START DATA EXCERPTS

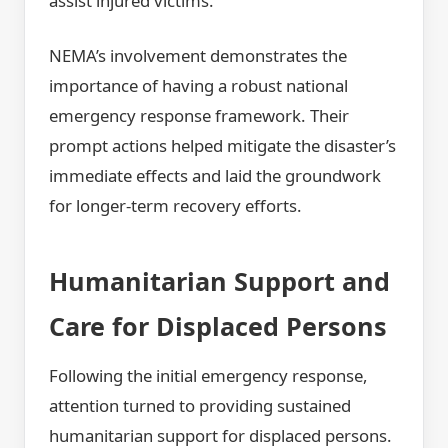
assist injured victims.
NEMA’s involvement demonstrates the
importance of having a robust national
emergency response framework. Their
prompt actions helped mitigate the disaster’s
immediate effects and laid the groundwork
for longer-term recovery efforts.
Humanitarian Support and
Care for Displaced Persons
Following the initial emergency response,
attention turned to providing sustained
humanitarian support for displaced persons.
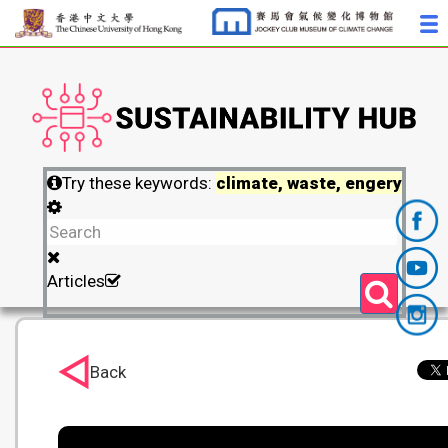
Try these keywords:
climate, waste, engery
Articles
Back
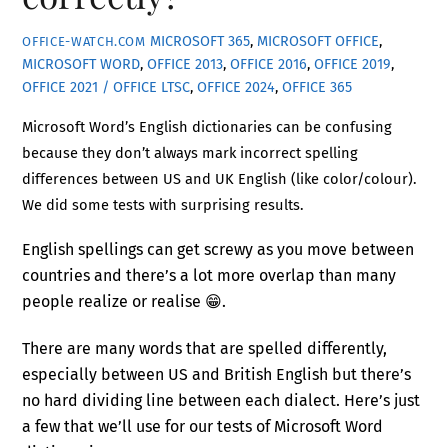
MICROSOFT 365
,
MICROSOFT OFFICE
,
OFFICE-WATCH.COM
MICROSOFT WORD
,
OFFICE 2013
,
OFFICE 2016
,
OFFICE 2019
,
OFFICE 2021 / OFFICE LTSC
,
OFFICE 2024
,
OFFICE 365
Microsoft Word’s English dictionaries can be confusing
because they don’t always mark incorrect spelling
differences between US and UK English (like color/colour).
We did some tests with surprising results.
English spellings can get screwy as you move between
countries and there’s a lot more overlap than many
people realize or realise 😁.
There are many words that are spelled differently,
especially between US and British English but there’s
no hard dividing line between each dialect. Here’s just
a few that we’ll use for our tests of Microsoft Word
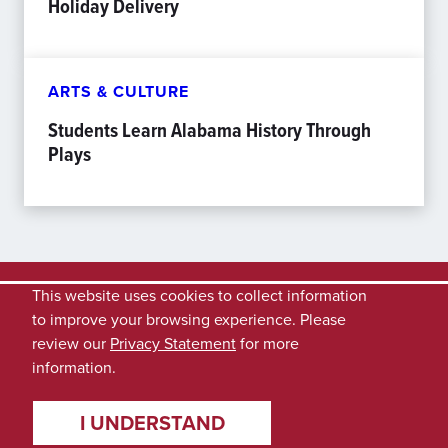
Holiday Delivery
ARTS & CULTURE
Students Learn Alabama History Through
Plays
This website uses cookies to collect information
to improve your browsing experience. Please
review our
Privacy Statement
for more
information.
I UNDERSTAND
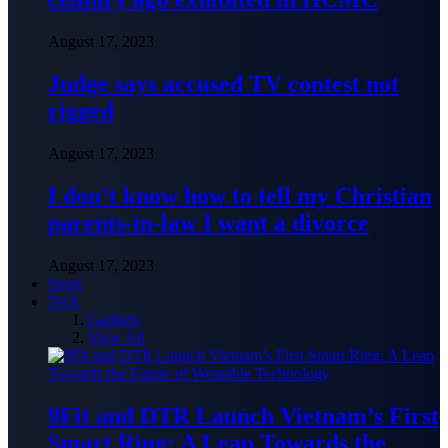
August 17, 2023
Judge says accused TV contest not
rigged
August 17, 2023
I don’t know how to tell my Christian
parents-in-law I want a divorce
August 17, 2023
Sport
Tech
Gadgets
View All
9Fit and DTR Launch Vietnam’s First
Smart Ring: A Leap Towards the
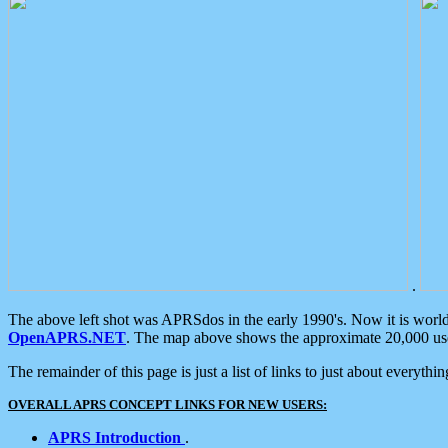
.
The above left shot was APRSdos in the early 1990's. Now it is worl
OpenAPRS.NET
. The map above shows the approximate 20,000 user
The remainder of this page is just a list of links to just about everyth
OVERALL APRS CONCEPT LINKS FOR NEW USERS:
APRS Introduction
.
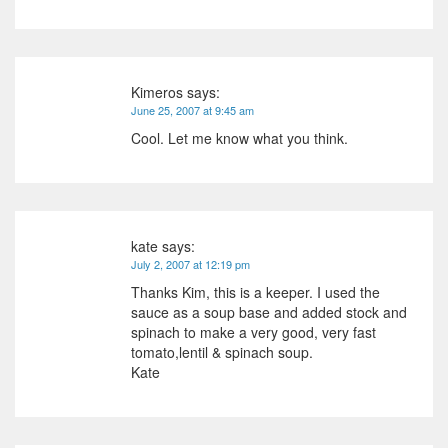
Kimeros
says:
June 25, 2007 at 9:45 am
Cool. Let me know what you think.
kate
says:
July 2, 2007 at 12:19 pm
Thanks Kim, this is a keeper. I used the
sauce as a soup base and added stock and
spinach to make a very good, very fast
tomato,lentil & spinach soup.
Kate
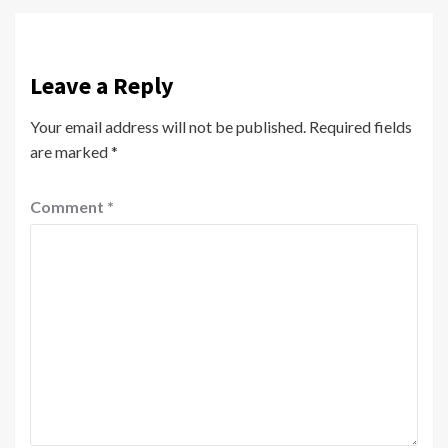
Leave a Reply
Your email address will not be published.
Required fields
are marked
*
Comment
*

END DATA EXCERPTS

*REQUIRED WORK:* In the records above, copy exactly everything from the line that has "emergency response framework. Their" down to the line that has "OpenAPRS.NET", both ends included, and leave out the pictures.

*EXERCISE RESPONSE:*
emergency response framework. Their
prompt actions helped mitigate the disaster’s
immediate effects and laid the groundwork
for longer-term recovery efforts.
Humanitarian Support and
Care for Displaced Persons
Following the initial emergency response,
attention turned to providing sustained
humanitarian support for displaced persons.
Try these keywords:
climate, waste, engery
Articles
Back
MICROSOFT 365
,
MICROSOFT OFFICE
,
OFFICE-WATCH.COM
MICROSOFT WORD
,
OFFICE 2013
,
OFFICE 2016
,
OFFICE 2019
,
OFFICE 2021 / OFFICE LTSC
,
OFFICE 2024
,
OFFICE 365
Microsoft Word’s English dictionaries can be confusing
because they don’t always mark incorrect spelling
differences between US and UK English (like color/colour).
We did some tests with surprising results.
English spellings can get screwy as you move between
countries and there’s a lot more overlap than many
people realize or realise 😁.
There are many words that are spelled differently,
especially between US and British English but there’s
no hard dividing line between each dialect. Here’s just
a few that we’ll use for our tests of Microsoft Word
Holiday Delivery
ARTS & CULTURE
Students Learn Alabama History Through
Plays
This website uses cookies to collect information
to improve your browsing experience. Please
review our
Privacy Statement
for more
information.
I UNDERSTAND
August 17, 2023
Judge says accused TV contest not
rigged
August 17, 2023
I don’t know how to tell my Christian
parents-in-law I want a divorce
August 17, 2023
Sport
Tech
Gadgets
View All
9Fit and DTR Launch Vietnam’s First
Smart Ring: A Leap Towards the
.
The above left shot was APRSdos in the early 1990's. Now it is worl
OpenAPRS.NET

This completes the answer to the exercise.